SUPPLIED MATERIAL below:

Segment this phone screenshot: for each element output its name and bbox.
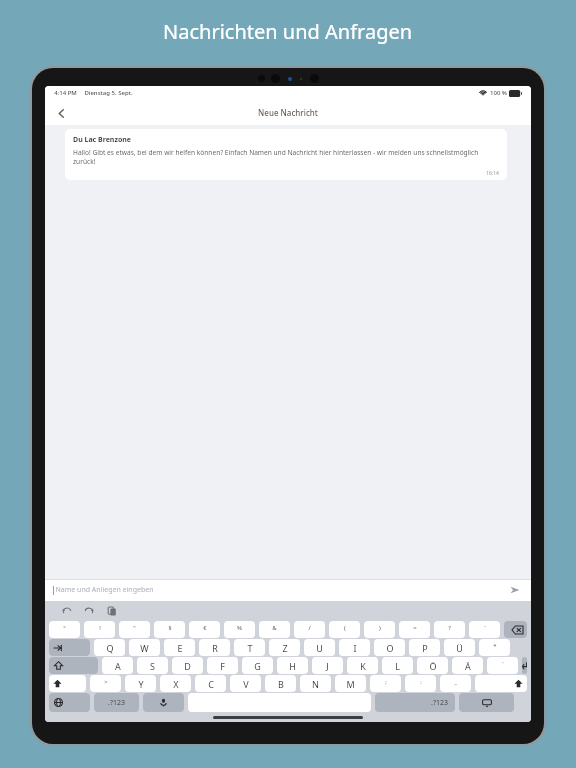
button[interactable]: " [119, 621, 150, 638]
button[interactable]: B [265, 675, 296, 692]
button[interactable]: Y [125, 675, 156, 692]
button[interactable]: J [312, 657, 343, 674]
button[interactable]: W [129, 639, 160, 656]
button[interactable]: ? [434, 621, 465, 638]
button[interactable]: ` [469, 621, 500, 638]
staticText: P [422, 642, 428, 654]
button[interactable]: .?123 [94, 693, 139, 712]
button[interactable]: S [137, 657, 168, 674]
staticText: T [247, 642, 253, 654]
button[interactable]: Senden [507, 582, 523, 598]
button[interactable]: Ä [452, 657, 483, 674]
button[interactable]: H [277, 657, 308, 674]
staticText: J [326, 660, 329, 672]
button[interactable]: I [339, 639, 370, 656]
button[interactable]: : [405, 675, 436, 692]
button[interactable]: ° [49, 621, 80, 638]
button[interactable]: Umschalt [475, 675, 527, 692]
button[interactable]: K [347, 657, 378, 674]
button[interactable] [522, 657, 527, 674]
button[interactable]: E [164, 639, 195, 656]
button[interactable]: Rückgängig [59, 603, 75, 619]
button[interactable]: * [479, 639, 510, 656]
button[interactable]: Sprache wechseln [49, 693, 90, 712]
staticText: * [493, 642, 497, 650]
button[interactable]: € [189, 621, 220, 638]
staticText: .?123 [108, 698, 125, 708]
button[interactable]: Diktieren [143, 693, 184, 712]
button[interactable]: = [399, 621, 430, 638]
button[interactable]: Einfügen [104, 603, 120, 619]
button[interactable]: .?123 [375, 693, 455, 712]
staticText: B [278, 678, 284, 690]
staticText: ` [484, 624, 486, 632]
button[interactable]: Q [94, 639, 125, 656]
staticText: R [212, 642, 218, 654]
button[interactable]: Z [269, 639, 300, 656]
button[interactable]: O [374, 639, 405, 656]
staticText: " [133, 624, 136, 632]
button[interactable]: R [199, 639, 230, 656]
button[interactable]: F [207, 657, 238, 674]
button[interactable]: Ü [444, 639, 475, 656]
button[interactable]: Du Lac Brenzone [65, 129, 507, 180]
button[interactable]: T [234, 639, 265, 656]
button[interactable]: % [224, 621, 255, 638]
button[interactable]: N [300, 675, 331, 692]
staticText: € [203, 624, 207, 632]
staticText: ' [502, 660, 504, 668]
button[interactable]: G [242, 657, 273, 674]
button[interactable]: Name und Anliegen eingeben [53, 579, 507, 601]
button[interactable]: & [259, 621, 290, 638]
button[interactable]: M [335, 675, 366, 692]
button[interactable]: C [195, 675, 226, 692]
button[interactable]: Umschalt [49, 675, 86, 692]
staticText: .?123 [431, 698, 448, 708]
button[interactable]: Umschalt [49, 657, 98, 674]
staticText: Ö [429, 660, 437, 672]
staticText: ! [99, 624, 101, 632]
button[interactable]: U [304, 639, 335, 656]
staticText: L [395, 660, 400, 672]
staticText: Ü [456, 642, 463, 654]
button[interactable]: V [230, 675, 261, 692]
staticText: 4:14 PM [54, 89, 77, 97]
button[interactable]: D [172, 657, 203, 674]
button[interactable] [49, 639, 90, 656]
button[interactable]: L [382, 657, 413, 674]
button[interactable]: ' [487, 657, 518, 674]
button[interactable]: P [409, 639, 440, 656]
button[interactable]: ) [364, 621, 395, 638]
staticText: 16:14 [486, 170, 499, 177]
button[interactable]: A [102, 657, 133, 674]
staticText: ) [379, 624, 381, 632]
staticText: H [289, 660, 296, 672]
staticText: X [173, 678, 179, 690]
staticText: & [272, 624, 277, 632]
button[interactable]: Wiederholen [81, 603, 97, 619]
staticText: S [150, 660, 155, 672]
staticText: § [168, 624, 172, 632]
button[interactable]: Zurück [50, 102, 72, 124]
button[interactable]: Ö [417, 657, 448, 674]
staticText: : [420, 678, 422, 686]
button[interactable]: _ [440, 675, 471, 692]
staticText: Ä [465, 660, 471, 672]
other: Umschalt [54, 661, 63, 670]
button[interactable]: > [90, 675, 121, 692]
button[interactable]: Löschen [504, 621, 527, 638]
staticText: Y [138, 678, 144, 690]
button[interactable]: ( [329, 621, 360, 638]
other: Umschalt [514, 679, 523, 688]
button[interactable]: X [160, 675, 191, 692]
button[interactable]: § [154, 621, 185, 638]
button[interactable]: / [294, 621, 325, 638]
button[interactable]: Tastatur ausblenden [459, 693, 514, 712]
staticText: ? [448, 624, 451, 632]
button[interactable]: ; [370, 675, 401, 692]
button[interactable]: ! [84, 621, 115, 638]
staticText: V [243, 678, 249, 690]
staticText: E [177, 642, 183, 654]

End of SUPPLIED MATERIAL.

In the entries above, some lines hold the string "other". Copy each of them.

other: Umschalt [54, 661, 63, 670]
other: Umschalt [514, 679, 523, 688]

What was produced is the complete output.